Лаки не упустил нарастающее безумие в голосе Майндса. Он ждал какого-то срыва. Но никак не ожидал прямого нападения с бластером.
Когда рука Майндса двинулась к рукояти бластера, Лаки прыгнул в сторону. На Земле все равно было бы слишком поздно.
На Меркурии, однако, дела обстоят по-другому. Сила тяжести Меркурия равна двум пятым земной, и сжавшиеся мышцы Лаки швырнули его легкое тело (даже включая костюм) далеко в сторону. Майндс, непривычный к низкой силе тяжести, пошатнулся, поворачиваясь, чтобы следовать стволом бластера за движением Лаки.
Поэтому луч бластера ударил в поверхность в нескольких дюймах от Лаки. И вырыл в жесткой скале дыру в фут глубиной.
Прежде чем Майндс выпрямился и выстрелил вторично, Верзила в длинном низком броске достал его, двигаясь с врожденной привычкой к слабому марсианскому тяготению.
Майндс упал. Он закричал без слов, потом замолк, то ли потерял сознание, то ли его безумный приступ кончился.
Верзила не поверил ни в то, ни в другое.
— Он притворяется! — страстно воскликнул он. — Подонок притворяется мертвым. — Он вырвал бластер у несопротивлявшегося инженера и направил ему в голову.
Лаки резко сказал:
— Ничего подобного, Верзила! Верзила колебался.
— Он пытался тебя убить, Лаки.
Ясно было, что маленький марсианин не был бы и вполовину так сердит, если бы опасность смерти угрожала ему самому. Тем не менее он попятился.
Лаки опустился на колени, глядя через лицевую пластину на Майндса. Он осветил его бледное напряженное лицо своим фонарем. Проверил давление в костюме, убедившись, что во время падения швы не разошлись. Потом, схватив инженера за руки и ноги, взвалил себе на плечи и встал.
— Назад в Купол, — сказал он, — и боюсь, проблема несколько сложнее, чем думает шеф.
Верзила что-то проворчал и двинулся за Лаки; тот шел большими легкими шагами, и маленькому Верзиле приходилось почти бежать. Он держал бластер наготове, чтобы выстрелить в Майндса, не задев Лаки.
* * *
Шеф — это Гектор Конвей, глава Совета Науки. В неофициальной обстановке Лаки звал его дядя Гектор, потому что он, Гектор Конвей, вместе с Огастасом Хенри был опекуном маленького Лаки после смерти его родителей во время пиратского нападения в районе орбиты Венеры.
Неделю назад Конвей небрежным тоном, будто предлагая отпуск, спросил Лаки:
— Не хочешь ли слетать на Меркурий?
— А что там, дядя Гектор?
— Да ничего особенного, — ответил Конвей, нахмурившись, — политика.

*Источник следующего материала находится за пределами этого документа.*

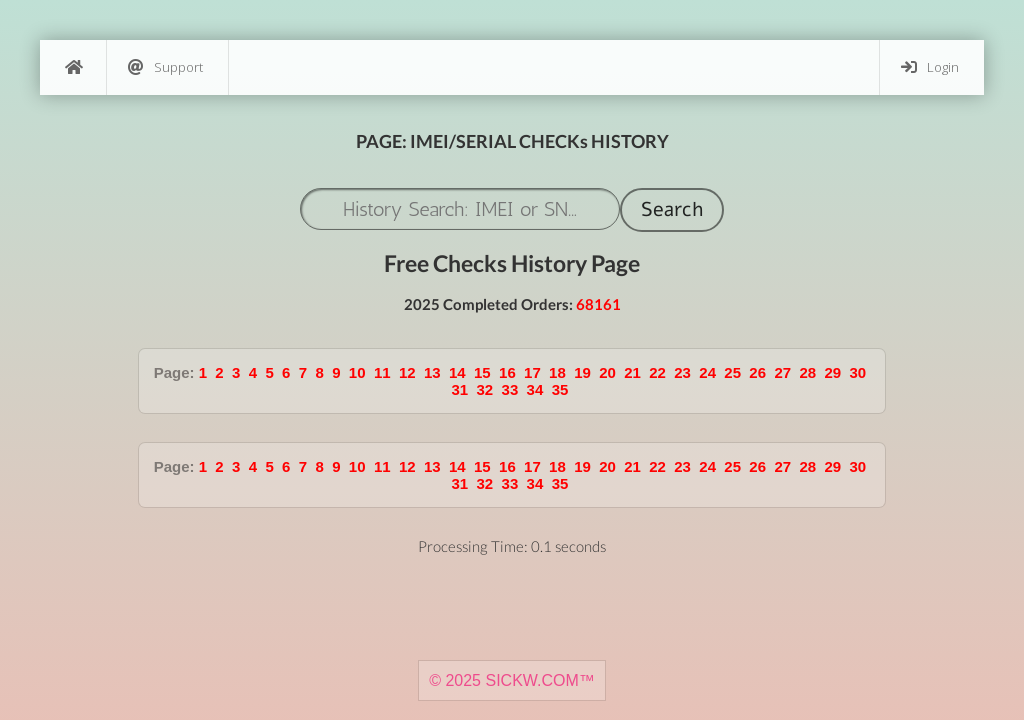 The image size is (1024, 720). Describe the element at coordinates (512, 680) in the screenshot. I see `© 2025 SICKW.COM™` at that location.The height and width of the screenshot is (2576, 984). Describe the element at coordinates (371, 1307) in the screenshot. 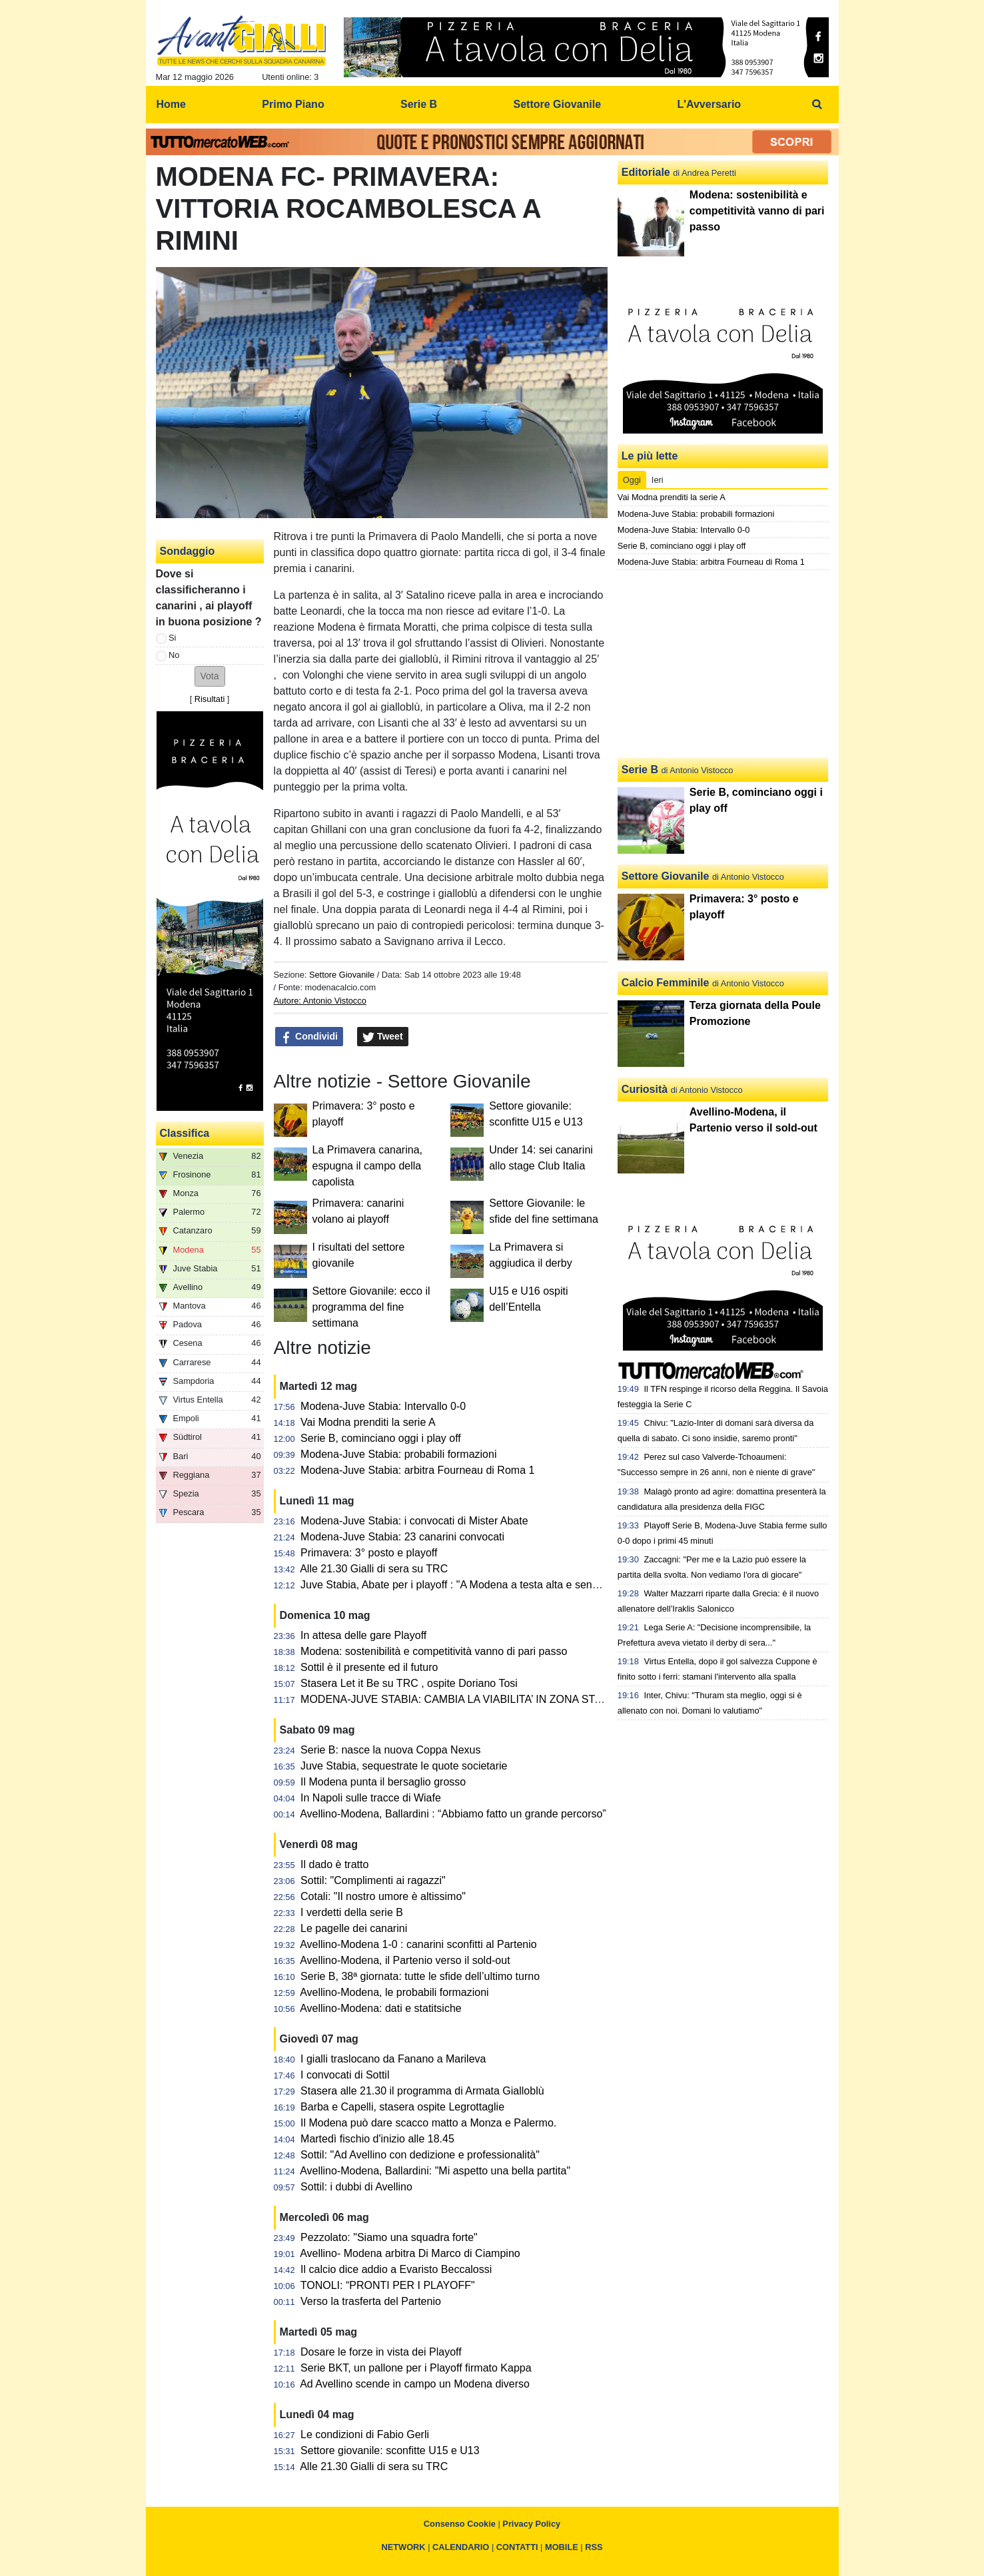

I see `Settore Giovanile: ecco il programma del fine settimana` at that location.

Мы проводим на Меркурии дорогостоящий эксперимент, одно из тех фундаментальных исследований, которые могут ничего не дать, но, с другой стороны, могут и произвести революцию. Рискованная игра. Все эти проекты таковы.
— Я об этом знаю? — спросил Лаки.
— Не думаю. Начали совсем недавно. А сенатор Свенсон приводит его в качестве примера того, как легко Совет тратит деньги налогоплательщиков. Ты знаешь эту песню. Он проводит расследование, и один из его людей улетел несколько месяцев назад на Меркурий.
— Сенатор Свенсон? Понятно. — Лаки кивнул.
Это не было для него новостью. За последние несколько десятилетий Совет Науки медленно выдвигался на передний фронт при отражении как внутренних, так и внешних опасностей, угрожавших Земле. В век галактической цивилизации, когда человечество расселилось по всем звездам Млечного Пути, только ученые могли справляться с проблемами всего человечества. Только специально подготовленные ученые, члены Совета.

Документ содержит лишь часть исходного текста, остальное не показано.